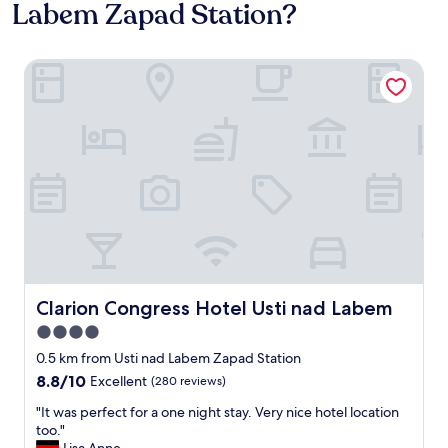
Labem Zapad Station?
Clarion Congress Hotel Usti nad Labem
Clarion Congress Hotel Usti nad Labem
Clarion Congress Hotel Usti nad Labem
4.0
star
0.5 km from Usti nad Labem Zapad Station
property
8.8
8.8/10
Excellent
(280 reviews)
out
"
"It was perfect for a one night stay. Very nice hotel location
of
I
too."
10,
t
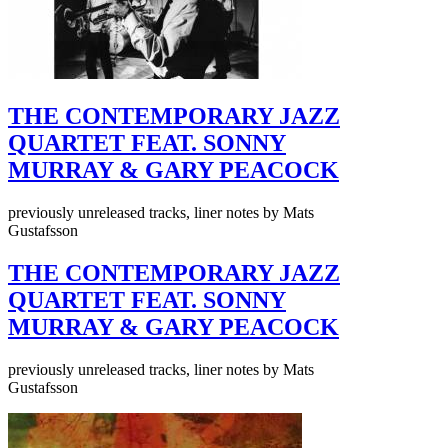
THE CONTEMPORARY JAZZ
QUARTET FEAT. SONNY
MURRAY & GARY PEACOCK
previously unreleased tracks, liner notes by Mats
Gustafsson
THE CONTEMPORARY JAZZ
QUARTET FEAT. SONNY
MURRAY & GARY PEACOCK
previously unreleased tracks, liner notes by Mats
Gustafsson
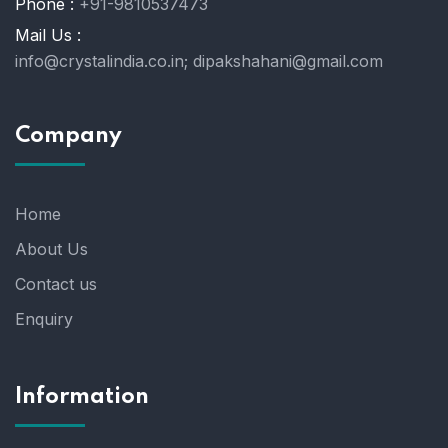
Phone :
+91-9810537473
Mail Us :
info@crystalindia.co.in;
dipakshahani@gmail.com
Company
Home
About Us
Contact us
Enquiry
Information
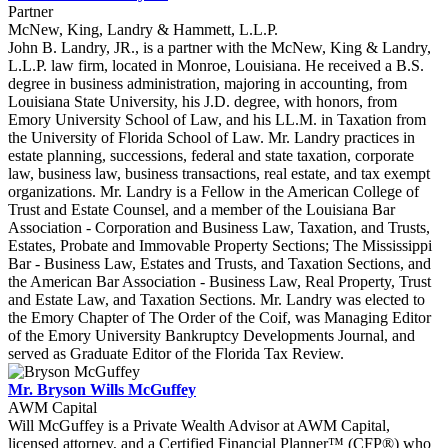
Partner
McNew, King, Landry & Hammett, L.L.P.
John B. Landry, JR., is a partner with the McNew, King & Landry,
L.L.P. law firm, located in Monroe, Louisiana. He received a B.S.
degree in business administration, majoring in accounting, from
Louisiana State University, his J.D. degree, with honors, from
Emory University School of Law, and his LL.M. in Taxation from
the University of Florida School of Law. Mr. Landry practices in
estate planning, successions, federal and state taxation, corporate
law, business law, business transactions, real estate, and tax exempt
organizations. Mr. Landry is a Fellow in the American College of
Trust and Estate Counsel, and a member of the Louisiana Bar
Association - Corporation and Business Law, Taxation, and Trusts,
Estates, Probate and Immovable Property Sections; The Mississippi
Bar - Business Law, Estates and Trusts, and Taxation Sections, and
the American Bar Association - Business Law, Real Property, Trust
and Estate Law, and Taxation Sections. Mr. Landry was elected to
the Emory Chapter of The Order of the Coif, was Managing Editor
of the Emory University Bankruptcy Developments Journal, and
served as Graduate Editor of the Florida Tax Review.
Mr. Bryson Wills McGuffey
AWM Capital
Will McGuffey is a Private Wealth Advisor at AWM Capital,
licensed attorney, and a Certified Financial Planner™ (CFP®) who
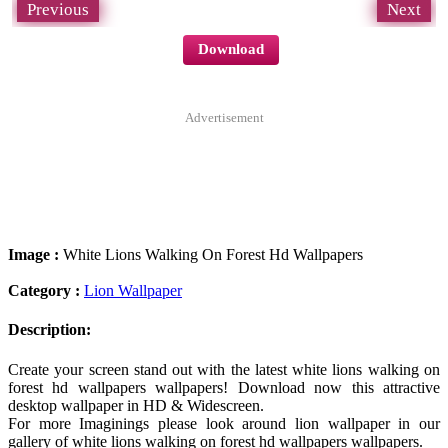
Previous
Next
Download
Advertisement
Image :
White Lions Walking On Forest Hd Wallpapers
Category :
Lion Wallpaper
Description:
Create your screen stand out with the latest white lions walking on
forest hd wallpapers wallpapers! Download now this attractive
desktop wallpaper in HD & Widescreen.
For more Imaginings please look around lion wallpaper in our
gallery of white lions walking on forest hd wallpapers wallpapers.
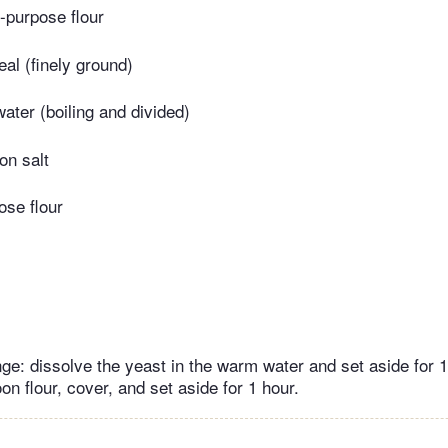
l-purpose flour
al (finely ground)
water (boiling and divided)
on salt
ose flour
ge: dissolve the yeast in the warm water and set aside for 
on flour, cover, and set aside for 1 hour.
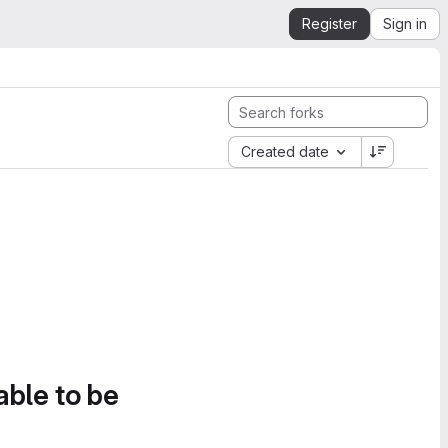
Register
Sign in
Created date
able to be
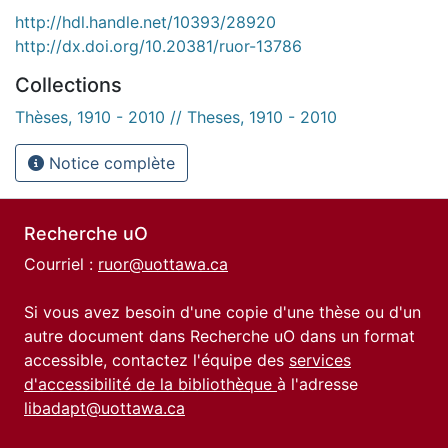
http://hdl.handle.net/10393/28920
http://dx.doi.org/10.20381/ruor-13786
Collections
Thèses, 1910 - 2010 // Theses, 1910 - 2010
Notice complète
Recherche uO
Courriel :
ruor@uottawa.ca
Si vous avez besoin d'une copie d'une thèse ou d'un
autre document dans Recherche uO dans un format
accessible, contactez l'équipe des
services
d'accessibilité de la bibliothèque
à l'adresse
libadapt@uottawa.ca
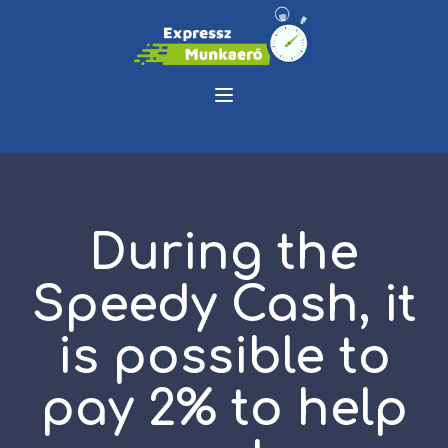
During the
Speedy Cash, it
is possible to
pay 2% to help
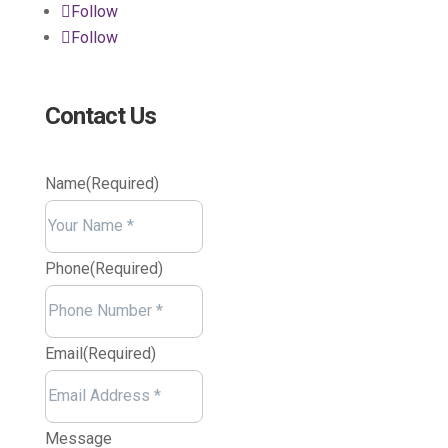
Follow
Follow
Contact Us
Name
(Required)
Your
Name
Phone
(Required)
Email
(Required)
Message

----

| EXERCISE AIM |
The word "Capital" may appear on some lines of these records; state how many such lines there are, and nothing else.

| FINISHED EXERCISE |
2